Industry News

Podcast Transcript: Strategic Planning for the Corrosion Industry in 2020

Our exclusive podcast Interview Series recently welcomed Dan Adley, CEO of coatings and corrosion engineering and inspection specialist KTA-Tator, Inc. (Pittsburgh, Pennsylvania, USA) and a member of the NACE International Board of Directors.

In the episode, Adley shared business updates and considerations for the corrosion industry in 2020 while also exploring the important roles of leadership and strategic planning during these uncertain times. Tune in, and see below for a complete transcript.


[This podcast was recorded on July 24, 2020.]


[introductory comments]

Ben DuBose: Dan, welcome to the podcast. How are you?

Dan Adley: I’m doing well, Ben. Thank you for the gracious introduction.

BD: No problem. I’ll start by letting you give some background on yourself and the company for anyone who isn’t aware or not familiar. Tell our audience a little bit about yourself and also something about KTA-Tator.

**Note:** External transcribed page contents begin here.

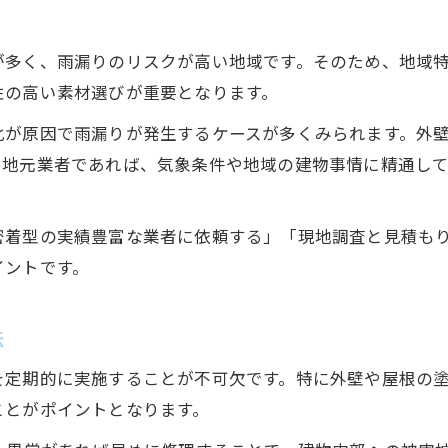
雨漏り対策で失敗しないための確認項目
が多く、雨漏りのリスクが高い地域です。そのため、地域
見積もり比較で信頼度を高める方法
性の高い素材選びが重要となります。
雨漏り対策のアフターサポート重要性
資格や実績で選ぶ雨漏り対策のポイント
化が原因で雨漏りが発生するケースが多くみられます。外
、地元業者であれば、気象条件や地域の建物事情に精通し
見積もり比較で賢く進める修理対策
雨漏り対策の見積もり比較で得する方法
密着型の実績豊富な業者に依頼する」「現地調査と見積も
見積もりから読み取る雨漏り対策の質
イントです。
追加費用を避ける雨漏り対策の比較術
お問い合わせはこちら
雨漏り対策の見積もり項目を徹底解説
法
比較で見極める雨漏り対策の信頼性
を定期的に実施することが不可欠です。特に外壁や屋根の
ことがポイントとなります。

DA: I’ll start with KTA. In the broadest sense, we’re a consulting engineering firm. Our mission, if you will, is to use customer-driven information to drive innovation and introduce new technologies into the industry. Combined with that, we strive to have world-class service delivery. Our ultimate goal is protection of our clients’ assets and the world’s infrastructure. Operationally, we deliver on this through the largest group of NACE-certified coatings inspectors working for a third-part QA firm in the world, and we’re really proud of that.

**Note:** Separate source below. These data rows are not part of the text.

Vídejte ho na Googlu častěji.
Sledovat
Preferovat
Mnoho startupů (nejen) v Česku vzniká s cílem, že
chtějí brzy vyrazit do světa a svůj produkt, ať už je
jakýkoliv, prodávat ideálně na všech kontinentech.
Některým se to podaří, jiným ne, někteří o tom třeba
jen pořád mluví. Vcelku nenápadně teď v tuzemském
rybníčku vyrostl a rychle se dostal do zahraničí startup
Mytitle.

We have a sister operation that provides steel fabrication, non-destructive examination, and concrete fabrication inspection services. We have a full range of the higher-end corrosion and materials engineering and CP-type services, which were wonderfully complemented with our acquisition of Elzly Technology Corp. last year. Those are all supported by our ISO-accredited laboratory operations that support both our forensic field investigations as well as our material testing operations. Finally, we have an ISO-accredited instrument sales and service group that sells, services, maintains, and calibrates instrumentation, and of the instrumentation required in the corrosion protection industry. It’s a really diverse but complementary set of products and services. The key thing that links them all together is asset protection or integrity-type services.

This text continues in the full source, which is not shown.